_Required work_: Copy the records below exactly, leaving out every picture.

_Recorded information_:
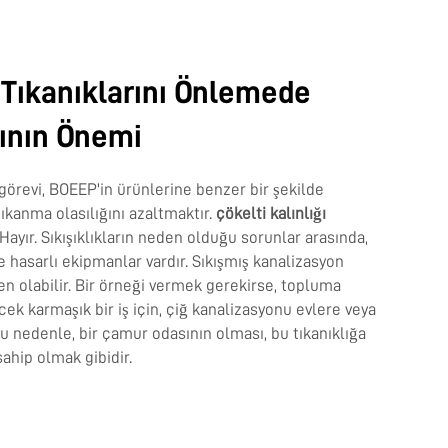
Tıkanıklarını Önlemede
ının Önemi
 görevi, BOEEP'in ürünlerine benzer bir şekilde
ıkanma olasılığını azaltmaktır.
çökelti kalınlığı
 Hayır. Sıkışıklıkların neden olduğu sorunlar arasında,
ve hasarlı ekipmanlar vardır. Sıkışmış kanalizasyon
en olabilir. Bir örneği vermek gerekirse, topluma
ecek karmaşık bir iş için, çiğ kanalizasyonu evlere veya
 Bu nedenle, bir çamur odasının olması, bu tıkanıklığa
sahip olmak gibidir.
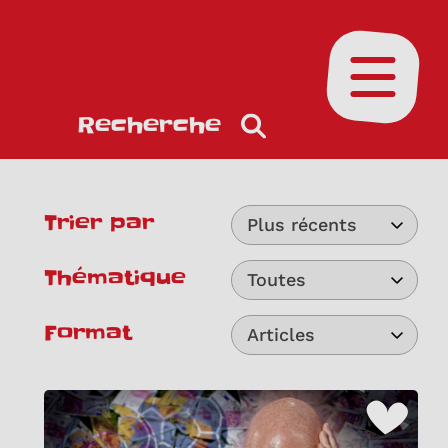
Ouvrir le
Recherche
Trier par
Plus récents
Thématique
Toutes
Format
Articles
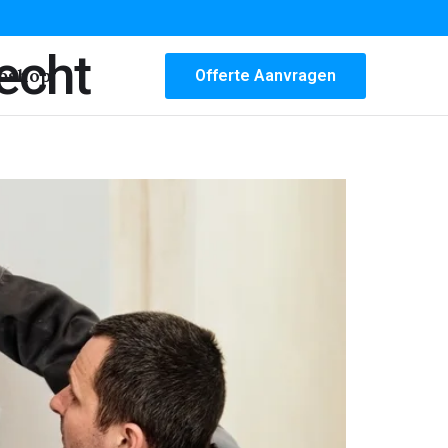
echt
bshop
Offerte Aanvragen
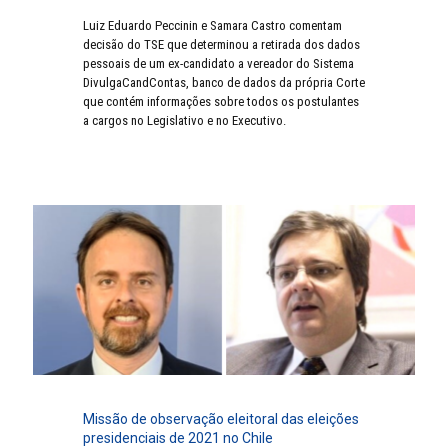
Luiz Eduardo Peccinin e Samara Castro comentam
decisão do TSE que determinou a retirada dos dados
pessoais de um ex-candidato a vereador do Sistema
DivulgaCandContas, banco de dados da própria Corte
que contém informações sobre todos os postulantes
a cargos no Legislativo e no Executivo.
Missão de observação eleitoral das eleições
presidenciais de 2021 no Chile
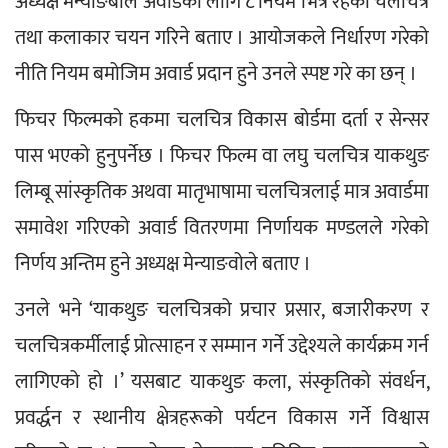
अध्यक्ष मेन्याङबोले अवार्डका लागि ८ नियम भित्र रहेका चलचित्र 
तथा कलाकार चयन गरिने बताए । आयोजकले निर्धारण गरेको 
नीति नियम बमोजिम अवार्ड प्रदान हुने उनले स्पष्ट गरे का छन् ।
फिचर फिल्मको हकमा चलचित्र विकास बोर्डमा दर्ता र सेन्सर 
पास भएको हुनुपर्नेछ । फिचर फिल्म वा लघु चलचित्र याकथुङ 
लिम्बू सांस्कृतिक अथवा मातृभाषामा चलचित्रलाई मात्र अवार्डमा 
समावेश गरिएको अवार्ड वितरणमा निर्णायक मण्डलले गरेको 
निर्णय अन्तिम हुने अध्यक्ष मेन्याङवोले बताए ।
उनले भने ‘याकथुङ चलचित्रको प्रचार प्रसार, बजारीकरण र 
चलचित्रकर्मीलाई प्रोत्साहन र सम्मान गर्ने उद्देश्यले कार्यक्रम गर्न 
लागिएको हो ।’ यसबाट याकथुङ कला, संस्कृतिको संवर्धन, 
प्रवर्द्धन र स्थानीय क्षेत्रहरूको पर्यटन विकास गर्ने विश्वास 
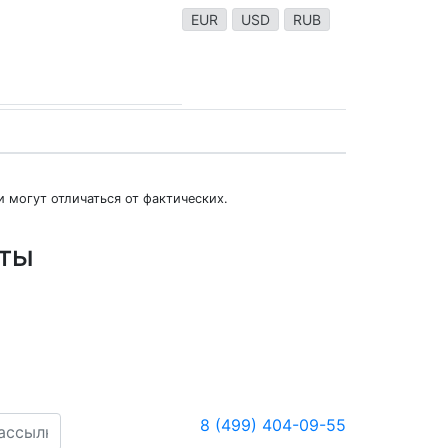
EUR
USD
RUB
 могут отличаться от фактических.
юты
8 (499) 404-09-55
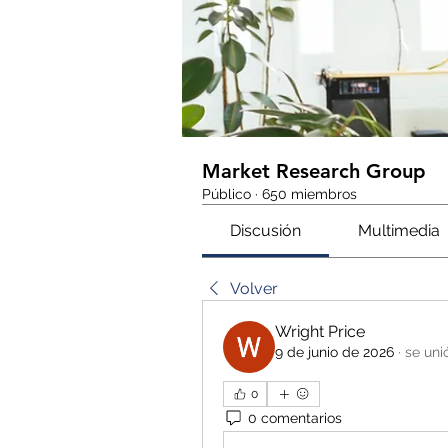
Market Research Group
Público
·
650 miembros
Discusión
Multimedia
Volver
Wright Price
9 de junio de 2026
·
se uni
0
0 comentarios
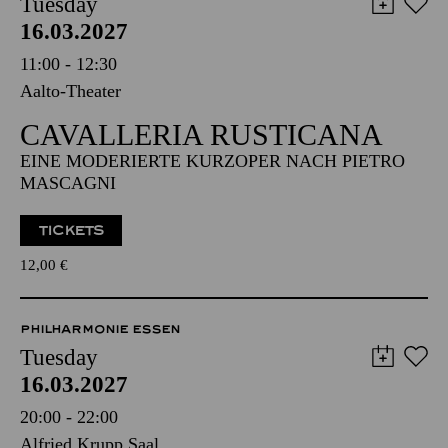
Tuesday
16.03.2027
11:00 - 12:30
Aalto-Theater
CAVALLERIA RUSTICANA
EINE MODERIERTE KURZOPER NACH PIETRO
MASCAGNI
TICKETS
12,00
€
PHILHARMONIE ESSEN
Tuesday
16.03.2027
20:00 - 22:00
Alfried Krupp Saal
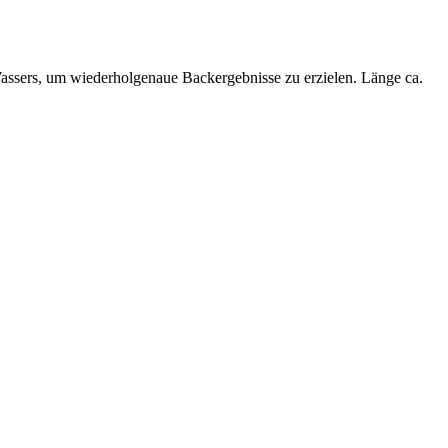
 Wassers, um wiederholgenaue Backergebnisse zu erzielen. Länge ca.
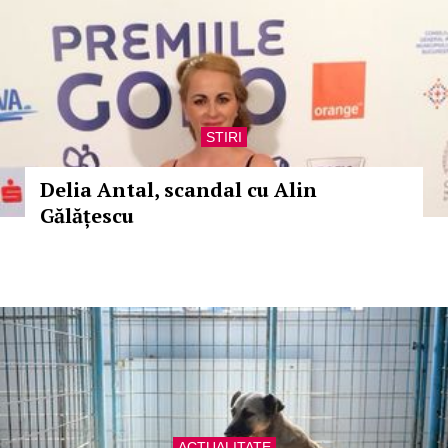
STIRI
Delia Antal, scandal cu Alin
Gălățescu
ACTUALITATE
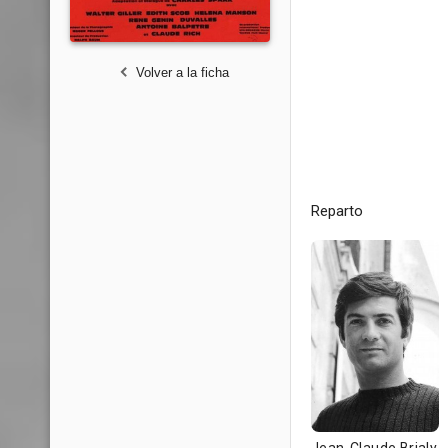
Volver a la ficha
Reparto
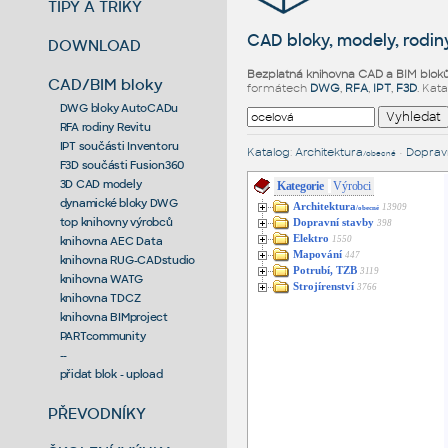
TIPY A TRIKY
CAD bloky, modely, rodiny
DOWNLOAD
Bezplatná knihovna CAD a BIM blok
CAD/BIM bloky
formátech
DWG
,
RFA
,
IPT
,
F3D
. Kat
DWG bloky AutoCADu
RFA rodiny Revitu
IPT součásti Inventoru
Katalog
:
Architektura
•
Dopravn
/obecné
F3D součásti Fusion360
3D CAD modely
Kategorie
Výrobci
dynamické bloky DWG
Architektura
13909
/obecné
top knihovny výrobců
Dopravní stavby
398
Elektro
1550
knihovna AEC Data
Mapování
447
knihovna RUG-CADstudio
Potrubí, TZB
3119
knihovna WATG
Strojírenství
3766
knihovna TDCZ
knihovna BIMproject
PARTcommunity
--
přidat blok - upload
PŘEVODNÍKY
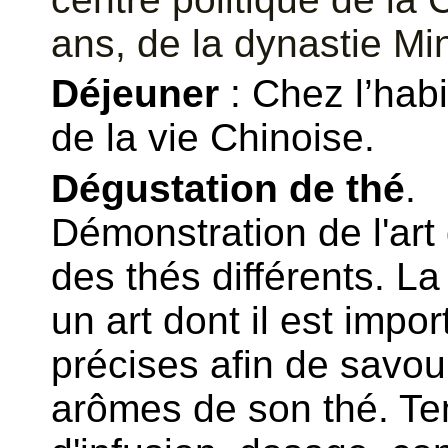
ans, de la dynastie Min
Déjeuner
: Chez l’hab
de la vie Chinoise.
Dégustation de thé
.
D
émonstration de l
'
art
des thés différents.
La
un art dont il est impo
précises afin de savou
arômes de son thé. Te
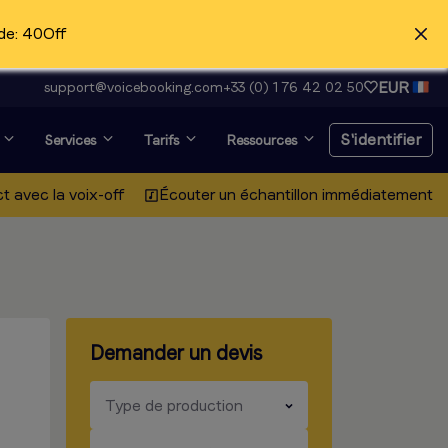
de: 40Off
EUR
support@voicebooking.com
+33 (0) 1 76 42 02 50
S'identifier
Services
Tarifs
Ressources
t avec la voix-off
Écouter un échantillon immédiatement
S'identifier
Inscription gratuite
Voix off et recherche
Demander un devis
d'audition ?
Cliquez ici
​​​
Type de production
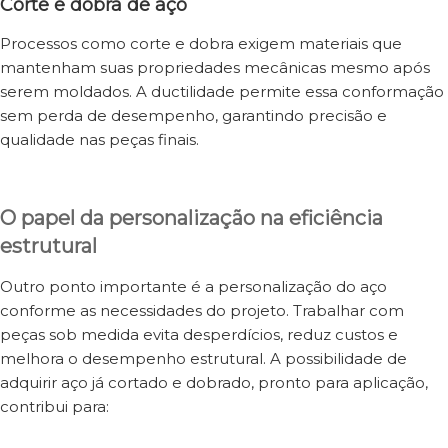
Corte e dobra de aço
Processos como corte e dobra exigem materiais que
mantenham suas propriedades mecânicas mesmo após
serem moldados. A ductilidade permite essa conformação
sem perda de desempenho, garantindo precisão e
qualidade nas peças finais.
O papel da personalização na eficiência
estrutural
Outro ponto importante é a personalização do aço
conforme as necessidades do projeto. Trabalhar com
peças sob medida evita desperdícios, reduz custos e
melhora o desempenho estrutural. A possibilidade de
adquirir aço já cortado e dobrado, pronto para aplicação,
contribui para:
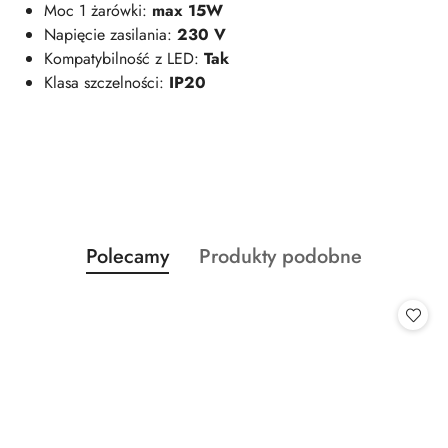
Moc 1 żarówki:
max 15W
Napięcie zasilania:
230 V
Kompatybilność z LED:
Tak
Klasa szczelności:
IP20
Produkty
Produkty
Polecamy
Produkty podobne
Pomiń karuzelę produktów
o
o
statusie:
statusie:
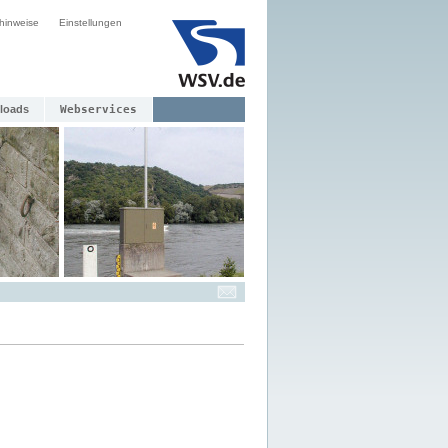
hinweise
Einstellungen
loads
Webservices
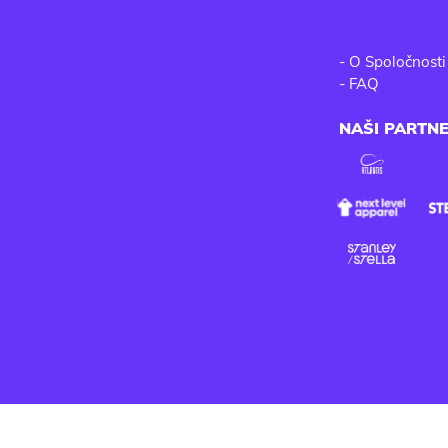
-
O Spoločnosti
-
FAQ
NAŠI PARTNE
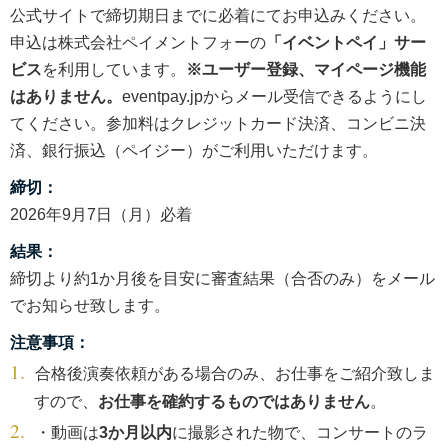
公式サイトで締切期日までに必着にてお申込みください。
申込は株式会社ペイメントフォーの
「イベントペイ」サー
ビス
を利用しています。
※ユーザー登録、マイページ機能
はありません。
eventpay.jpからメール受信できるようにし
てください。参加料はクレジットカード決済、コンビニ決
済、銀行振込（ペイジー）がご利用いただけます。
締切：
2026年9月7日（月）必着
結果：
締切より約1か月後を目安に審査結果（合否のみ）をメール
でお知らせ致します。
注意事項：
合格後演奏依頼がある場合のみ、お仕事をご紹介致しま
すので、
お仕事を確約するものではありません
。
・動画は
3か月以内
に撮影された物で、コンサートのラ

_Reply_:
Tıkanıklarını Önlemede
ının Önemi
 görevi, BOEEP'in ürünlerine benzer bir şekilde
ıkanma olasılığını azaltmaktır.
çökelti kalınlığı
 Hayır. Sıkışıklıkların neden olduğu sorunlar arasında,
ve hasarlı ekipmanlar vardır. Sıkışmış kanalizasyon
en olabilir. Bir örneği vermek gerekirse, topluma
ecek karmaşık bir iş için, çiğ kanalizasyonu evlere veya
 Bu nedenle, bir çamur odasının olması, bu tıkanıklığa
sahip olmak gibidir.
Ouvrir le
Recherche
Trier par
Plus récents
Thématique
Toutes
Format
Articles
echt
bshop
Offerte Aanvragen
Luiz Eduardo Peccinin e Samara Castro comentam
decisão do TSE que determinou a retirada dos dados
pessoais de um ex-candidato a vereador do Sistema
DivulgaCandContas, banco de dados da própria Corte
que contém informações sobre todos os postulantes
a cargos no Legislativo e no Executivo.
Missão de observação eleitoral das eleições
presidenciais de 2021 no Chile
अध्यक्ष मेन्याङबोले अवार्डका लागि ८ नियम भित्र रहेका चलचित्र 
तथा कलाकार चयन गरिने बताए । आयोजकले निर्धारण गरेको 
नीति नियम बमोजिम अवार्ड प्रदान हुने उनले स्पष्ट गरे का छन् ।
फिचर फिल्मको हकमा चलचित्र विकास बोर्डमा दर्ता र सेन्सर 
पास भएको हुनुपर्नेछ । फिचर फिल्म वा लघु चलचित्र याकथुङ 
लिम्बू सांस्कृतिक अथवा मातृभाषामा चलचित्रलाई मात्र अवार्डमा 
समावेश गरिएको अवार्ड वितरणमा निर्णायक मण्डलले गरेको 
निर्णय अन्तिम हुने अध्यक्ष मेन्याङवोले बताए ।
उनले भने ‘याकथुङ चलचित्रको प्रचार प्रसार, बजारीकरण र 
चलचित्रकर्मीलाई प्रोत्साहन र सम्मान गर्ने उद्देश्यले कार्यक्रम गर्न 
लागिएको हो ।’ यसबाट याकथुङ कला, संस्कृतिको संवर्धन, 
प्रवर्द्धन र स्थानीय क्षेत्रहरूको पर्यटन विकास गर्ने विश्वास 
EUR
USD
RUB
 могут отличаться от фактических.
юты
8 (499) 404-09-55
Market Research Group
Público
·
650 miembros
Discusión
Multimedia
Volver
Wright Price
9 de junio de 2026
·
se uni
0
0 comentarios
Tuesday
16.03.2027
11:00 - 12:30
Aalto-Theater
CAVALLERIA RUSTICANA
EINE MODERIERTE KURZOPER NACH PIETRO
MASCAGNI
TICKETS
12,00
€
PHILHARMONIE ESSEN
Tuesday
16.03.2027
20:00 - 22:00
Alfried Krupp Saal
 Wassers, um wiederholgenaue Backergebnisse zu erzielen. Länge ca.
STIRI
Delia Antal, scandal cu Alin
Gălățescu
ACTUALITATE
Volver a la ficha
Reparto
TIPY A TRIKY
CAD bloky, modely, rodiny
DOWNLOAD
Bezplatná knihovna CAD a BIM blok
CAD/BIM bloky
formátech
DWG
,
RFA
,
IPT
,
F3D
. Kat
DWG bloky AutoCADu
RFA rodiny Revitu
IPT součásti Inventoru
Katalog
:
Architektura
•
Dopravn
/obecné
F3D součásti Fusion360
3D CAD modely
Kategorie
Výrobci
dynamické bloky DWG
Architektura
13909
/obecné
top knihovny výrobců
Dopravní stavby
398
Elektro
1550
knihovna AEC Data
Mapování
447
knihovna RUG-CADstudio
Potrubí, TZB
3119
knihovna WATG
Strojírenství
3766
knihovna TDCZ
knihovna BIMproject
PARTcommunity
--
přidat blok - upload
PŘEVODNÍKY
ans, de la dynastie Min
Déjeuner
: Chez l’hab
de la vie Chinoise.
Dégustation de thé
.
D
émonstration de l
'
art
des thés différents.
La
un art dont il est impo
précises afin de savou
arômes de son thé. Te
de: 40Off
EUR
support@voicebooking.com
+33 (0) 1 76 42 02 50
S'identifier
Services
Tarifs
Ressources
t avec la voix-off
Écouter un échantillon immédiatement
S'identifier
Inscription gratuite
Voix off et recherche
Demander un devis
d'audition ?
Cliquez ici
​​​
Type de production
Corte e dobra de aço
Processos como corte e dobra exigem materiais que
mantenham suas propriedades mecânicas mesmo após
serem moldados. A ductilidade permite essa conformação
sem perda de desempenho, garantindo precisão e
qualidade nas peças finais.
O papel da personalização na eficiência
estrutural
Outro ponto importante é a personalização do aço
conforme as necessidades do projeto. Trabalhar com
peças sob medida evita desperdícios, reduz custos e
melhora o desempenho estrutural. A possibilidade de
adquirir aço já cortado e dobrado, pronto para aplicação,
contribui para:
Moc 1 żarówki:
max 15W
Napięcie zasilania:
230 V
Kompatybilność z LED:
Tak
Klasa szczelności:
IP20
Produkty
Produkty
Polecamy
Produkty podobne
Pomiń karuzelę produktów
o
o
statusie:
statusie:
hinweise
Einstellungen
loads
Webservices
-
O Spoločnosti
-
FAQ
NAŠI PARTNE
公式サイトで締切期日までに必着にてお申込みください。
申込は株式会社ペイメントフォーの
「イベントペイ」サー
ビス
を利用しています。
※ユーザー登録、マイページ機能
はありません。
eventpay.jpからメール受信できるようにし
てください。参加料はクレジットカード決済、コンビニ決
済、銀行振込（ペイジー）がご利用いただけます。
締切：
2026年9月7日（月）必着
結果：
締切より約1か月後を目安に審査結果（合否のみ）をメール
でお知らせ致します。
注意事項：
合格後演奏依頼がある場合のみ、お仕事をご紹介致しま
すので、
お仕事を確約するものではありません
。
・動画は
3か月以内
に撮影された物で、コンサートのラ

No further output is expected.